Proper Size of the Visible Universe in FRW Metrics with Constant Spacetime Curvature

TL;DR

This paper investigates the proper size of the visible universe in static FRW spacetimes with constant curvature, establishing it as half the gravitational horizon at the current age, with implications for cosmological measurements.

Contribution

It proves that in certain static FRW cosmologies, the visible universe's size equals half the gravitational horizon, clarifying the interpretation of cosmological distances.

Findings

The proper size of the visible universe is R_h(t_0/2).

This result holds for FRW models with constant spacetime curvature, excluding de Sitter and Lanczos.

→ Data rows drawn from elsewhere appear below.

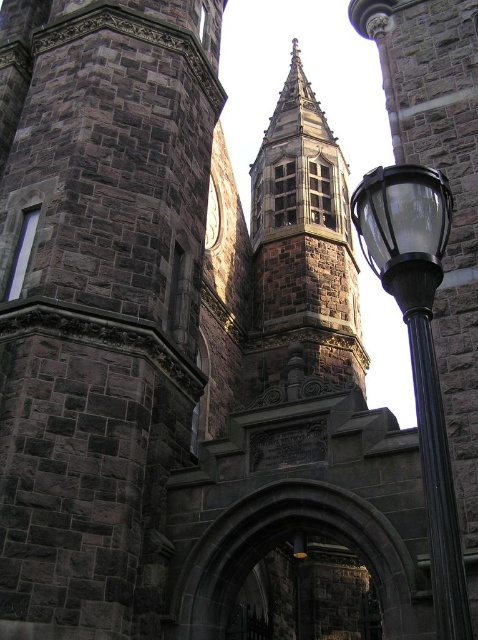 Between brown stone church tower at center and dark stone archway at center, which one is positioned lower?

dark stone archway at center is lower down.

Who is positioned more to the right, brown stone church tower at center or dark stone archway at center?

Positioned to the right is brown stone church tower at center.

Where is `brown stone church tower at center`? brown stone church tower at center is located at coordinates (303, 244).

Image resolution: width=478 pixels, height=640 pixels. I want to click on brown stone church tower at center, so click(x=303, y=244).

Between dark gray stone tower at center and black polished metal street light at right, which one has less height?

With less height is black polished metal street light at right.

Can you confirm if dark gray stone tower at center is positioned to the left of black polished metal street light at right?

Correct, you'll find dark gray stone tower at center to the left of black polished metal street light at right.

The height and width of the screenshot is (640, 478). I want to click on dark gray stone tower at center, so click(x=98, y=300).

This screenshot has height=640, width=478. I want to click on dark gray stone tower at center, so click(x=98, y=300).

Identify the location of dark gray stone tower at center. The image size is (478, 640). (98, 300).

Does dark gray stone tower at center appear on the right side of matte gray clock at upper center?

No, dark gray stone tower at center is not to the right of matte gray clock at upper center.

The height and width of the screenshot is (640, 478). Describe the element at coordinates (98, 300) in the screenshot. I see `dark gray stone tower at center` at that location.

The width and height of the screenshot is (478, 640). Identify the location of dark gray stone tower at center. (98, 300).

Numerical integration confirms the theoretical findings across various cosmologies.

Abstract

In this paper, we continue to examine the fundamental basis for the Friedmann-Robertson-Walker (FRW) metric and its application to cosmology, specifically addressing the question: What is the proper size of the visible universe? There are several ways of answering the question of size, though often with an incomplete understanding of how far light has actually traveled in reaching us today from the most remote sources. The difficulty usually arises from an inconsistent use of the coordinates, or an over-interpretation of the physical meaning of quantities such as the so-called proper distance R(t)=a(t)r, written in terms of the (unchanging) co-moving radius r and the universal expansion factor a(t). In this paper, we use the five non-trivial FRW metrics with constant spacetime curvature (i.e., the static FRW metrics, but excluding Minkowski) to prove that in static FRW spacetimes in which expansion began from an initial signularity, the visible universe today has a proper size equal to R_h(t_0/2), i.e., the gravitational horizon at half its current age. The exceptions are de Sitter and Lanczos, whose contents had pre-existing positions away from the origin. In so doing, we confirm earlier results showing the same phenomenon in a broad range of cosmologies, including LCDM, based on the numerical integration of null geodesic equations through an FRW metric.